Task to carry out: Print, word for word, only the lines from the one with "Target: 'right iliac" down to the last line of the listing below; no pictures.
==== Data for the task ====
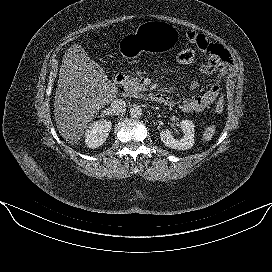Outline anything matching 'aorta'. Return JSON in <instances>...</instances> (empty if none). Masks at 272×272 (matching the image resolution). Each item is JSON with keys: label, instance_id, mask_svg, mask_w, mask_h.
I'll list each match as a JSON object with an SVG mask.
<instances>
[{"label": "aorta", "instance_id": "aorta-1", "mask_svg": "<svg viewBox=\"0 0 272 272\" xmlns=\"http://www.w3.org/2000/svg\"><path fill=\"white\" fill-rule=\"evenodd\" d=\"M130 116L132 118H139L142 115V108L139 105H132L129 110Z\"/></svg>", "mask_w": 272, "mask_h": 272}]
</instances>
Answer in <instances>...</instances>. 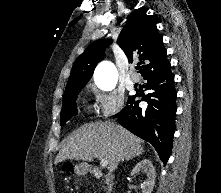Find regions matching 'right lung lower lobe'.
Returning a JSON list of instances; mask_svg holds the SVG:
<instances>
[{"mask_svg": "<svg viewBox=\"0 0 221 193\" xmlns=\"http://www.w3.org/2000/svg\"><path fill=\"white\" fill-rule=\"evenodd\" d=\"M144 79L150 93L141 100L146 101L148 107L140 108V98L130 96L127 106L114 117L120 119L124 128L150 142L166 165L172 150L177 111L174 75L168 66L149 73Z\"/></svg>", "mask_w": 221, "mask_h": 193, "instance_id": "right-lung-lower-lobe-1", "label": "right lung lower lobe"}]
</instances>
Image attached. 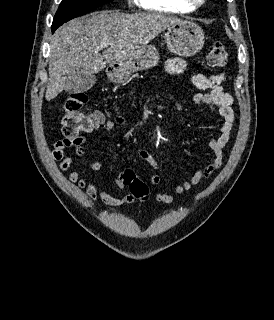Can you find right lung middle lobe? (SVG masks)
Segmentation results:
<instances>
[{
	"mask_svg": "<svg viewBox=\"0 0 274 320\" xmlns=\"http://www.w3.org/2000/svg\"><path fill=\"white\" fill-rule=\"evenodd\" d=\"M113 0H62L53 19L52 28H58L63 23L87 14L88 12Z\"/></svg>",
	"mask_w": 274,
	"mask_h": 320,
	"instance_id": "1",
	"label": "right lung middle lobe"
}]
</instances>
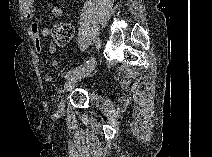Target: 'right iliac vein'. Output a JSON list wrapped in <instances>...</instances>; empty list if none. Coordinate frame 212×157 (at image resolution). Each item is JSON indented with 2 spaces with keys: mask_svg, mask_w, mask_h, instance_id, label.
Instances as JSON below:
<instances>
[{
  "mask_svg": "<svg viewBox=\"0 0 212 157\" xmlns=\"http://www.w3.org/2000/svg\"><path fill=\"white\" fill-rule=\"evenodd\" d=\"M96 63L97 61H94L92 64H90L89 66L85 67L83 70L79 71L78 73L72 75L71 77H69L67 83L65 84V90H68L71 85L77 83L78 81H81L83 78L87 77L89 74H91L93 72V70L96 67ZM64 98L62 97L60 102H59V106H58V111L62 112L64 110Z\"/></svg>",
  "mask_w": 212,
  "mask_h": 157,
  "instance_id": "1",
  "label": "right iliac vein"
}]
</instances>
====
Your solution:
Target: 'right iliac vein'. Output a JSON list wrapped in <instances>...</instances>; empty list if none. Coordinate frame 212×157 (at image resolution). Each item is JSON indented with 2 spaces with keys: mask_svg, mask_w, mask_h, instance_id, label.
Instances as JSON below:
<instances>
[{
  "mask_svg": "<svg viewBox=\"0 0 212 157\" xmlns=\"http://www.w3.org/2000/svg\"><path fill=\"white\" fill-rule=\"evenodd\" d=\"M96 63L97 61H94L92 64H90L89 66L85 67L83 70L79 71L78 73L72 75L71 77H69L67 83L65 84V90H68L71 85L77 83L78 81H81L83 78L87 77L89 74H91L93 72V70L96 67ZM64 98L62 97L60 102H59V106H58V111L62 112L64 110Z\"/></svg>",
  "mask_w": 212,
  "mask_h": 157,
  "instance_id": "1",
  "label": "right iliac vein"
}]
</instances>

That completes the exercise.